Universal Dependencies

python src/bg_glue_benchmark/run_tag.py \
    --model_name_or_path ${MODEL_NAME} \
    --dataset_name src/bg_glue_benchmark/bgdatasets/bgglue \
    --do_train \
    --do_eval \
    --do_predict \
    --load_best_model_at_end \
    --task_name "pos" \
    --metric_for_best_model "f1" \
    --warmup_ratio ${WARMUP} \
    --save_strategy steps \
    --save_steps 200 \
    --logging_strategy steps \
    --logging_steps 200 \
    --evaluation_strategy steps \
    --eval_steps 200 \
    --learning_rate ${LEARNING_RATE} \
    --num_train_epochs ${EPOCHS} \
    --max_seq_length ${MAX_SEQ_LEN} \
    --output_dir models/${MODEL_NAME} \
    --weight_decay ${WEIGHT_DEC} \
    --per_device_eval_batch_size ${EVAL_BATCH_SIZE} \
    --per_device_train_batch_size ${BATCH_SIZE} \
    --gradient_accumulation_steps ${GRAD_ACC} \
    --seed ${SEED} \
    --fp16 \
    --overwrite_output \
    --overwrite_cache \
    --cache_dir cache \
    --save_total_limit 1 \
    --report_to wandb

PAN-X

python src/bg_glue_benchmark/run_tag.py \
    --model_name_or_path ${MODEL_NAME} \
    --dataset_name src/bg_glue_benchmark/bgdatasets/bgglue \
    --dataset_config_name wikiannbg \
    --do_train \
    --do_eval \
    --do_predict \
    --load_best_model_at_end \
    --task_name "ner" \
    --metric_for_best_model "f1" \
    --warmup_ratio ${WARMUP} \
    --save_strategy steps \
    --save_steps 200 \
    --logging_strategy steps \
    --logging_steps 200 \
    --evaluation_strategy steps \
    --eval_steps 200 \
    --learning_rate ${LEARNING_RATE} \
    --num_train_epochs ${EPOCHS} \
    --max_seq_length ${MAX_SEQ_LEN} \
    --output_dir models/${MODEL_NAME} \
    --weight_decay ${WEIGHT_DEC} \
    --per_device_eval_batch_size ${EVAL_BATCH_SIZE} \
    --per_device_train_batch_size ${BATCH_SIZE} \
    --gradient_accumulation_steps ${GRAD_ACC} \
    --seed ${SEED} \
    --fp16 \
    --overwrite_output \
    --overwrite_cache \
    --cache_dir cache \
    --save_total_limit 1 \
    --report_to wandb \
    --pad_to_max_length false

XNLI

python src/bg_glue_benchmark/run_xnli.py \
    --dataset_name src/bg_glue_benchmark/bgdatasets/bgglue \
    --dataset_config_name xnlibg \
    --model_name_or_path ${MODEL_NAME} \
    --do_train \
    --do_eval \
    --do_predict \
    --load_best_model_at_end \
    --metric_for_best_model "accuracy" \
    --warmup_ratio ${WARMUP} \
    --save_strategy steps \
    --save_steps 200 \
    --logging_strategy steps \
    --logging_steps 200 \
    --evaluation_strategy steps \
    --eval_steps 200 \
    --learning_rate ${LEARNING_RATE} \
    --num_train_epochs ${EPOCHS} \
    --max_seq_length ${MAX_SEQ_LEN} \
    --output_dir models/${MODEL_NAME} \
    --weight_decay ${WEIGHT_DEC} \
    --per_device_eval_batch_size ${EVAL_BATCH_SIZE} \
    --per_device_train_batch_size ${BATCH_SIZE} \
    --gradient_accumulation_steps ${GRAD_ACC} \
    --seed ${SEED} \
    --fp16 \
    --overwrite_output \
    --overwrite_cache \
    --cache_dir cache \
    --save_total_limit 1 \
    --report_to wandb \
    --pad_to_max_length false

Running on SLURM

All scripts are in the scripts/ folder and have a .job suffix. They are designed to work with SLURM and expect several ENV variables in order to work properly (see the next section).

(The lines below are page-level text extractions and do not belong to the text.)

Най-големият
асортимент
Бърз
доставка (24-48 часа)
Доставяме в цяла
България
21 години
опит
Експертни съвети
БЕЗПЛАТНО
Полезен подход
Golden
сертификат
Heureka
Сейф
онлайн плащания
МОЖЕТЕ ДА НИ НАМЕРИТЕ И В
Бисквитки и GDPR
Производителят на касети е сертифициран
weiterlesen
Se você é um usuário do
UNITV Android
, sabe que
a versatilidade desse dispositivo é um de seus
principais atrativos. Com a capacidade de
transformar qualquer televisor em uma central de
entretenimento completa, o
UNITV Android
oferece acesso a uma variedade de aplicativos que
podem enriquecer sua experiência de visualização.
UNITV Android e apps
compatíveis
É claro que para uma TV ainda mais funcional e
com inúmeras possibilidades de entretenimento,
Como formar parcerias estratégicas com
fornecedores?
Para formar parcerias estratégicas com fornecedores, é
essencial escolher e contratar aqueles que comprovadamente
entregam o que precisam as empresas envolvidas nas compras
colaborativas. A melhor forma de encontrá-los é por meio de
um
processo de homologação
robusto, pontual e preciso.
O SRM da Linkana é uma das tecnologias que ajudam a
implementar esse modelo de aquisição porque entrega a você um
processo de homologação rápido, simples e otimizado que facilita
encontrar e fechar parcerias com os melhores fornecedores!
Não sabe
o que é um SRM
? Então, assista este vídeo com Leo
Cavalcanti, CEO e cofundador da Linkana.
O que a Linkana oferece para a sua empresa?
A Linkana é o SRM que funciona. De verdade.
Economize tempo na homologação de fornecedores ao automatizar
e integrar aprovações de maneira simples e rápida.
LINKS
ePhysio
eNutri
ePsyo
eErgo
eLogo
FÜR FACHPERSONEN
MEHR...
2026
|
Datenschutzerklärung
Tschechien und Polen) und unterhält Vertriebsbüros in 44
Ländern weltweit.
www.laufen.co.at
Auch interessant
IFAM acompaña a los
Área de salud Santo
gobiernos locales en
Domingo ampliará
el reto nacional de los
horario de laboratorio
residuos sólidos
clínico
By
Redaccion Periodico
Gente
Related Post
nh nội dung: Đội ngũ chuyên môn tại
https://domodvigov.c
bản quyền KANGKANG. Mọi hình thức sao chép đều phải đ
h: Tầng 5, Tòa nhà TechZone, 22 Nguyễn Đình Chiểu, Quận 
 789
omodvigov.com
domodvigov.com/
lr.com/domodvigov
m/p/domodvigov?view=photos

The expected way to run them is using the sbatch command with --export option to fill the variables. Finally, all jobs have a check if a model exists in the expected output folder, if yes then the process is aborted and the training script will NOT be executed.

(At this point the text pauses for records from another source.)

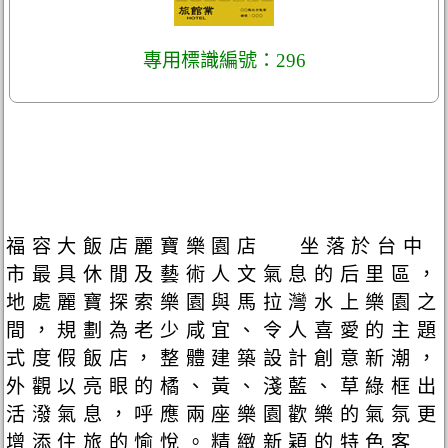
專用標識編號：296
福容大飯店麗寶樂園店 坐落於台中
市最具休閒及藝術人文氣息的后里區，
地處麗寶探索樂園與馬拉灣水上樂園之
間，規劃為老少咸宜、令人喜愛的主題
式度假飯店，整體建築設計創意新潮，
外觀以亮眼的橘、黃、淺藍、草綠框出
活潑氣息，呼應兩座樂園歡樂的氣氛更
增添住旅的愉悅。精緻新穎的特色客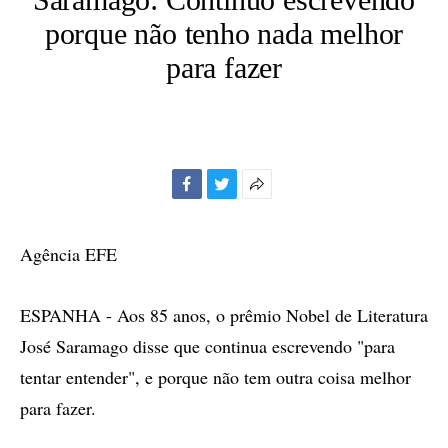
porque não tenho nada melhor
para fazer
Facebook
Twitter
Mais
opções
de
Agência EFE
compartilhamento
ESPANHA - Aos 85 anos, o prêmio Nobel de Literatura
José Saramago disse que continua escrevendo "para
tentar entender", e porque não tem outra coisa melhor
para fazer.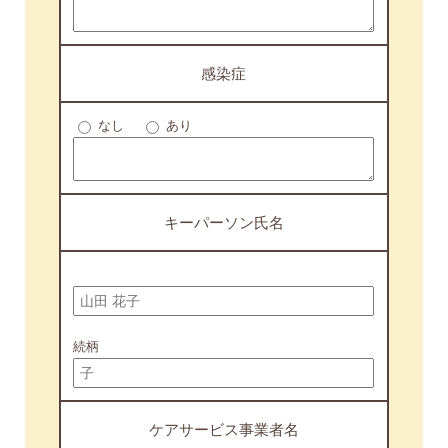
感染症
なし
あり
キーパーソン氏名
続柄
ケアサービス事業者名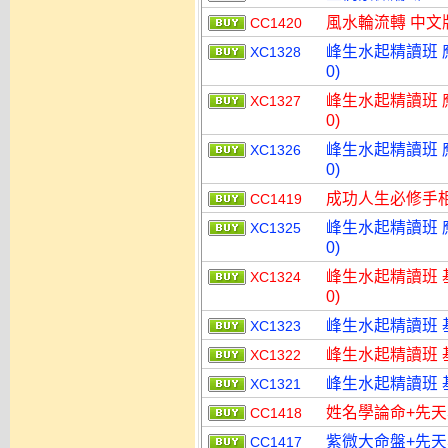
風水輪流轉 中文
CC1420
峰生水起精讀班 應
XC1328
0)
峰生水起精讀班 應
XC1327
0)
峰生水起精讀班 應
XC1326
0)
成功人生必修手相
CC1419
峰生水起精讀班 應
XC1325
0)
峰生水起精讀班 基
XC1324
0)
峰生水起精讀班 
XC1323
峰生水起精讀班 
XC1322
峰生水起精讀班 
XC1321
姓名學論命+先天
CC1418
紫微大命盤+先天
CC1417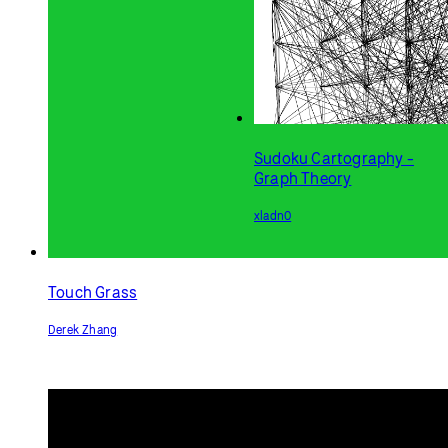
Sudoku Cartography -
Graph Theory
xladn0
Touch Grass
Derek Zhang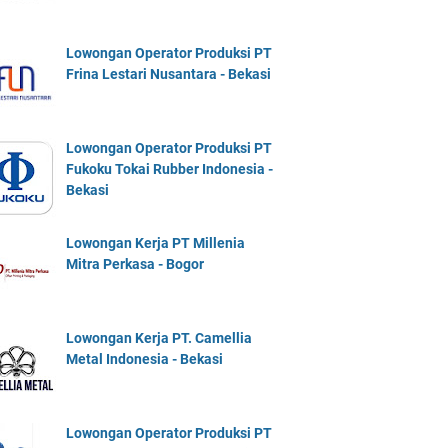
Lowongan Operator Produksi PT
Frina Lestari Nusantara - Bekasi
Lowongan Operator Produksi PT
Fukoku Tokai Rubber Indonesia -
Bekasi
Lowongan Kerja PT Millenia
Mitra Perkasa - Bogor
Lowongan Kerja PT. Camellia
Metal Indonesia - Bekasi
Lowongan Operator Produksi PT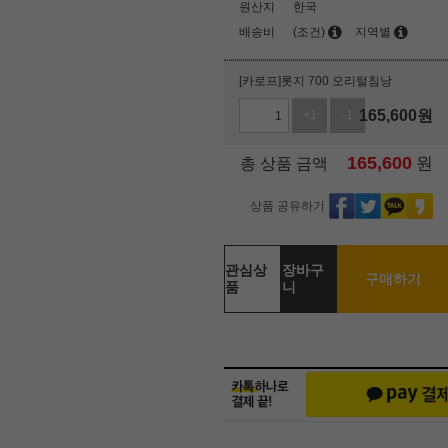
원산지
한국
배송비
(조건)
지역별
[카로프]롯지 700 오리털침낭
165,600
원
+1
-1
165,600
원
총 상품 금액
상품 공유하기
관심상
장바구
구매하기
품
니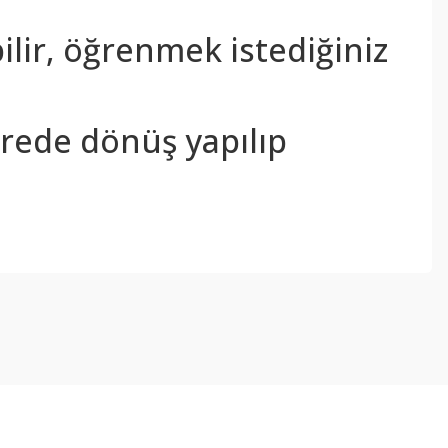
bilir, öğrenmek istediğiniz
sürede dönüş yapılıp
ebilirsiniz.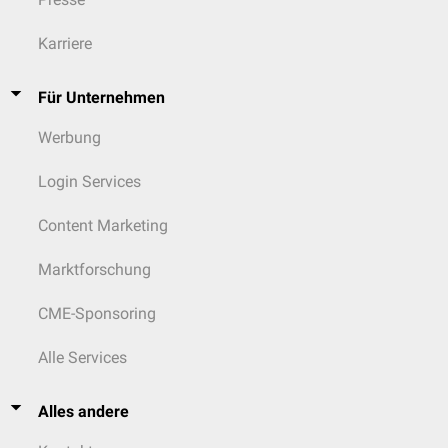
Karriere
Für Unternehmen
Werbung
Login Services
Content Marketing
Marktforschung
CME-Sponsoring
Alle Services
Alles andere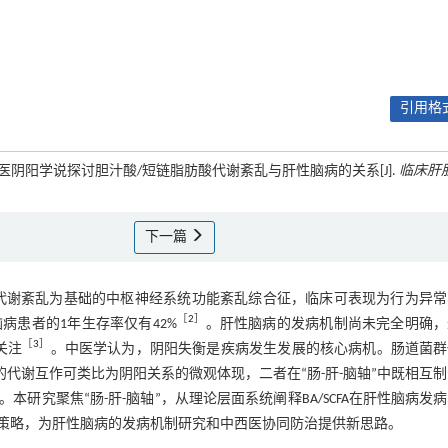
引用格式
于中医阴阳学说探讨胆汁酸/短链脂肪酸代谢紊乱与肝性脑病的关系[J].
临床肝
下一篇
代谢紊乱为基础的中枢神经系统功能紊乱综合征，临床可表现为行为异常
［
2
］
病患者的1年生存率仅有42%
。肝性脑病的发病机制尚未完全明确，
［
3
］
关注
。中医学认为，阴阳失衡是疾病发生发展的核心病机。肠道菌群
acid，SCFA）的代谢互作可类比为阴阳关系的微观体现，二者在“肠-肝-脑轴”中既相互
。本研究聚焦“肠-肝-脑轴”，从理论层面系统阐释BA/SCFA在肝性脑病发
策略，为肝性脑病的发病机制研究和中西医协同防治提供新思路。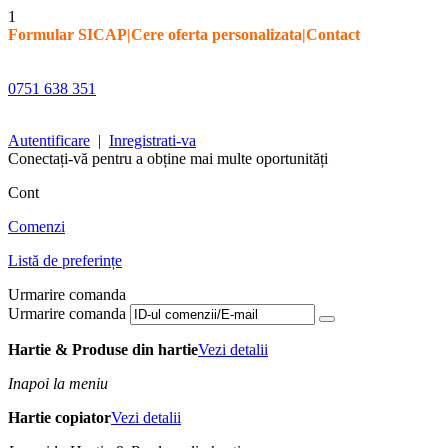
1
Formular SICAP
|
Cere oferta personalizata
|
Contact
0751 638 351
Autentificare
|
Inregistrati-va
Conectați-vă pentru a obține mai multe oportunități
Cont
Comenzi
Listă de preferințe
Urmarire comanda
Urmarire comanda
Hartie & Produse din hartie
Vezi detalii
Inapoi la meniu
Hartie copiator
Vezi detalii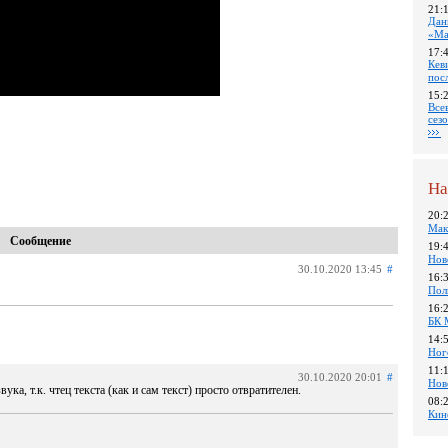
21:
Дан
«Ма
17:
Кев
пос
15:
Все
сез
На
20:
Мак
Сообщение
19:
Нов
30.10.2020 13:45
#
16:
Пол
16:
БК 
14:
Ног
11:
30.10.2020 20:01
#
Нов
а, т.к. чтец текста (как и сам текст) просто отвратителен.
08:
Кин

Run Hyper-Parameter Tuning

We provide an automatic script that schedules sequentially experiments by looping over a set of pre-defined model names/paths and learning rates.

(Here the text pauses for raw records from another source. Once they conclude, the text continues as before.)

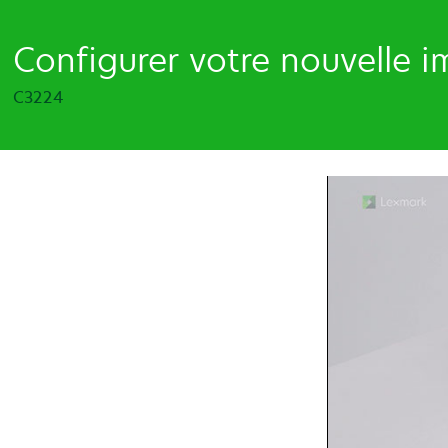
Configurer votre nouvelle 
C3224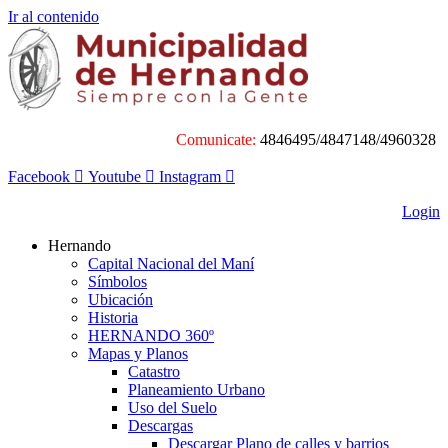
Ir al contenido
Comunicate:
4846495/4847148/4960328
Facebook
Youtube
Instagram
Login
Hernando
Capital Nacional del Maní
Símbolos
Ubicación
Historia
HERNANDO 360º
Mapas y Planos
Catastro
Planeamiento Urbano
Uso del Suelo
Descargas
Descargar Plano de calles y barrios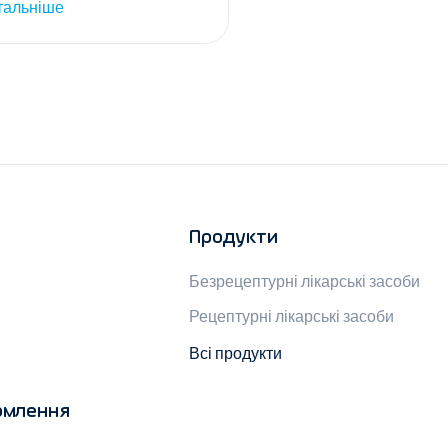
тальніше
Продукти
Безрецептурні лікарські засоби
Рецептурні лікарські засоби
Всі продукти
омлення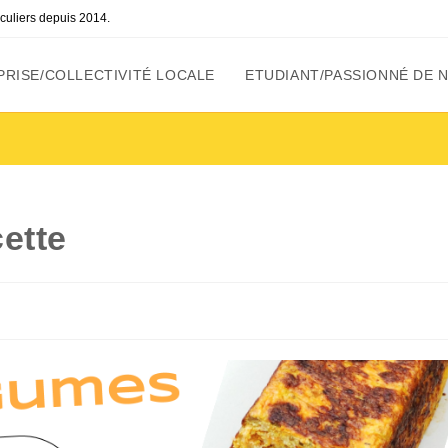
ticuliers depuis 2014.
RISE/COLLECTIVITÉ LOCALE
ETUDIANT/PASSIONNÉ DE 
ette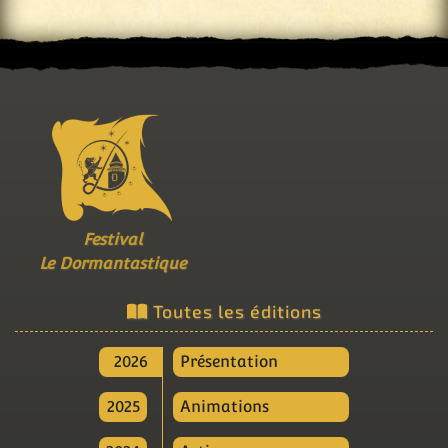
Festival
Le Dormantastique
Toutes les éditions
2026
Présentation
2025
Animations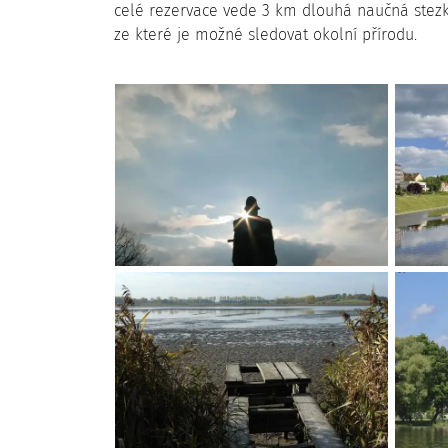
celé rezervace vede 3 km dlouhá naučná stezka
ze které je možné sledovat okolní přírodu.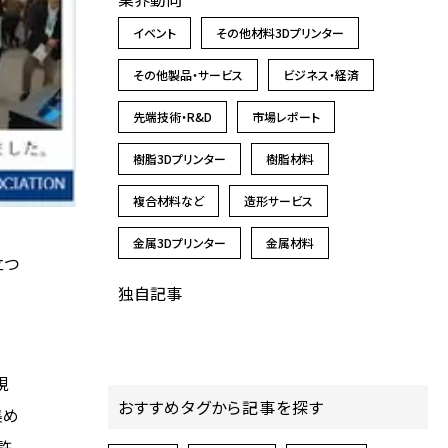
イベント
その他材料3Dプリンター
その他製品・サービス
ビジネス・経済
先端技術・R&D
市場レポート
樹脂3Dプリンター
樹脂材料
複合材料など
造形サービス
金属3Dプリンター
金属材料
立つ
独自記事
視
おすすめタグから記事を探す
集め
許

Before running the script you need to edit the following variables in scripts/slurm_hyperparameter_search.sh:

  1. HOME_PATH="PATH/TO/THE/PUBLIC/FOLDER" (the absolute path to the bgglue root folder)
  2. PYTHON_ENV_PATH="PATH/TO/PYTHON/bin/" (path to the bin folder of your virtual env, expected to contain python)
  3. WANDB_API_KEY="YOUR_WANDB_API_KEY" (your weights & biases API key)
  4. sbatch ... --partition PARTITION --gres=gpu:GPU_COUNT -t INTERVAL "PATH/TO/SCRIPTS"/${JOB} -- SLURM parameters + the absolute path to the scripts folder.
bash scripts/slurm_hyperparameter_search.sh

4. Submitting to the Leaderboard

Information Needed

We ask for seven pieces of information: A short name for your system, which will be displayed in the leaderboard. A URL for a paper or (if one is not available) website or code repository describing your system. A sentence or two describing your system. Make sure to mention any outside data or resources you use. A sentence or two explaining how you share parameters across tasks (or stating that you don't share parameters). The total number of trained parameters in your model. Do not count word or word-part embedding parameters, even if they are trained. The total number of trained parameters in your model that are shared across multiple tasks. If some parameters are shared across some but not all of your tasks, count those. Do not count word or word-part embedding parameters, even if they are trained. Whether you want your submission to be visible on the public leaderboard.

Submission Format

Participants should submit an archive with predictions.jsonl files for each datasets:

# my_submission.zip

└── predictions
    ├── bsnlp
    │   └── predictions.jsonl
    ├── cinexio
    │   └── predictions.jsonl
    ├── crediblenews
    │   └── predictions.jsonl
    ├── ct21t1
    │   └── predictions.jsonl
    ├── examsbg
    │   └── predictions.jsonl
    ├── fakenews
    │   └── predictions.jsonl
    ├── udep
    │   └── predictions.jsonl
    ├── wikiannbg
    │   └── predictions.jsonl
    └── xnlibg
        └── predictions.jsonl

Each prediction row should contain two fields index -- the index of the example from the dataset, and label -- the predicted label (must be a valid label name or value).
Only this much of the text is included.